After several weeks being near big cities we needed some time in the Great Outdoors. We therefore made our way to Prince Albert National Park in Saskatchewan. Some 56km north of the town of Prince Albert we found a fully serviced RV and golf resort just five minutes from the Park's entrance. We were the only mad campers on the campground so it was lovely and peaceful with the occasional deer wandering by!
Prince Albert National Park is on the edge of the Canadian Shield as it stretches away to the north. The gently undulating landscape is a mixture of spruce swamp, large deep lakes, rivers and creeks and aspen-dotted uplands, the legacy of the ice that retreated from here about 10,000 year. The park is an interesting transition area where the aspen parkland of the south meets the boreal forest of the north which is mirrored by the wildlife in the park. This was the 14th Canadian national park and was established in 1927.
There are three roads in the park which have numerous walking trails off them to explore the wilderness and to get an understanding of the history of the park.
On our first day we took the Narrows Drive which took us up the south side of Waskesiu Lake the major lake within the park.On this road there was four trails the longest being a 2km loop and we did all four mostly in the pouring rain! However the trails were well worth doing. The first one the Amiskowan Trail took us through aspen forest to the edge of Amiskowan Lake, whose name in Cree means "home of the beaver".
The second trail was the Mud Creek Trail which provided an example of where the southern aspen parkland changes to northern spruce hinterland.
At the Ice Push Ridge we were able to see the evidence of the force of winter ice on the lakeshore of Waskesiu Lake which results in a ridge or a small sand dune being formed.
Our final walk on the Narrow Drive was the Treebeard Trail which took us through a white spruce and balsam fir forest where the trees are amongst the oldest and largest in the park.
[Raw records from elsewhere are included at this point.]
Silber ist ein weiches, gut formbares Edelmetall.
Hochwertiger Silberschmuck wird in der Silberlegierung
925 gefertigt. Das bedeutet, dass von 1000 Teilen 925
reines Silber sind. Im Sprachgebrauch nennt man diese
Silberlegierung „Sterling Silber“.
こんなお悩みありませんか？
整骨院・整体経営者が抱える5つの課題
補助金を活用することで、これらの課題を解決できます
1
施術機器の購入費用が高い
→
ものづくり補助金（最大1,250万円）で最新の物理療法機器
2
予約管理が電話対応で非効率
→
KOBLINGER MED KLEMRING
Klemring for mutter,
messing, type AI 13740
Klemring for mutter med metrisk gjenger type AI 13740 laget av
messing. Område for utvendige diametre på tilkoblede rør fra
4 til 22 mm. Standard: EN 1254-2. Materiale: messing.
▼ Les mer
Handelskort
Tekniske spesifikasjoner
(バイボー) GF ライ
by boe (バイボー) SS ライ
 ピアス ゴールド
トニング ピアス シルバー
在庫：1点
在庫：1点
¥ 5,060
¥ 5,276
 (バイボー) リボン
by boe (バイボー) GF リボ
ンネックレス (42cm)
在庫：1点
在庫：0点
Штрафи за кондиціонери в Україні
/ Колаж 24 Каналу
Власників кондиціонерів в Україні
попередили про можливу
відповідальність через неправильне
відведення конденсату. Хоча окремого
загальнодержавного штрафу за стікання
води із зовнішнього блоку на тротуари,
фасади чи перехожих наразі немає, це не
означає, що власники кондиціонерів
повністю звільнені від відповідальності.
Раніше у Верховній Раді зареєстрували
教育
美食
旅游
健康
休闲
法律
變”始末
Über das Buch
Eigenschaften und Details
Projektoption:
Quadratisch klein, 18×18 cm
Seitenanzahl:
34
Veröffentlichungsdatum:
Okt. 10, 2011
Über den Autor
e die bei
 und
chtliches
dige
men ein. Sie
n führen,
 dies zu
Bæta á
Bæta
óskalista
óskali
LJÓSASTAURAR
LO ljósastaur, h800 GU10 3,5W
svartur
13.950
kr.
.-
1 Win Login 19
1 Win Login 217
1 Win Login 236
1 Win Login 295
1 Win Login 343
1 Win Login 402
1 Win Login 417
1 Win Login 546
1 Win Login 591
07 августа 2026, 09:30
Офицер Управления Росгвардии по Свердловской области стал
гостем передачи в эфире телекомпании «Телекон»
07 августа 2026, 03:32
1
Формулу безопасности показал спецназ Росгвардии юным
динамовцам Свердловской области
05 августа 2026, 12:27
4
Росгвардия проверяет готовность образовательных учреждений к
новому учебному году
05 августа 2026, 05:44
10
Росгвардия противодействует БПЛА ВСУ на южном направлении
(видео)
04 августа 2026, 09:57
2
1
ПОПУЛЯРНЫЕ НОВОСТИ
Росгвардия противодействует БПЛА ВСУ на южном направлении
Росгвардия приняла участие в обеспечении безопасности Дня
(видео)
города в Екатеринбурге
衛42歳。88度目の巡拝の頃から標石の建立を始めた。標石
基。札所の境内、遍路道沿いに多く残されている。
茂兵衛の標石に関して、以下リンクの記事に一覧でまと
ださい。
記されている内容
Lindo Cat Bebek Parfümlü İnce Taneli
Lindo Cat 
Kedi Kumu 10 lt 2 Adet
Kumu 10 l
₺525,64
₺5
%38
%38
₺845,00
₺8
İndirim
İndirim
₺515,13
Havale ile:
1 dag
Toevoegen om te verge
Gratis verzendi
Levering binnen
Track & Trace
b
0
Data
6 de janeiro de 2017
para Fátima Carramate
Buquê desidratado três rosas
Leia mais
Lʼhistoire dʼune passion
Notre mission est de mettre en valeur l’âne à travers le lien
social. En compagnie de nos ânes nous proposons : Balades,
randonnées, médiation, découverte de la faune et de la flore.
There was a very unusual tree trunk on the trail which Heather had to take a photo of!
The final highlight of the day was coming across a buck elk sitting quietly in campsite 80!
Our second day was spent exploring the Kingsmere Drive which followed the north side of Waskesiu Lake. The day was sunny but cold. Our first stop on this road was the Waskesiu River where we walked the beautiful river trail along the side of the river through aspen and spruce forests and a sedge meadow.
Half way along the drive was the Hanging Hearts Lakes where there is a chain of three small lakes. The Hanging Heart Lakes were named by the Woodland Cree and Dene people who lived in this area. Often after a successful hunt portions of the animals-sometimes the tip of the heart-were suspended from tree branches to show honor and respect. Hence the name.
Our final stop on the road was the Kingsmere River where we walked the river trail following the railway portage for canoes to Kingsmere Lake from Waskesiu Lake. Again a lovely walk and the local wildlife of a Spruce Grouse was most accommodating!
Our final exploration of the Park came by driving the third road called the Scenic Drive Highway 263. To us this was the least scenic and really only gave you views over the forest from a number of lookouts which was most disappointing.
Overall we really enjoyed our time in the Prince Albert National Park and are now much fitter from all the trails we have walked! Also we think its time to start heading south a little!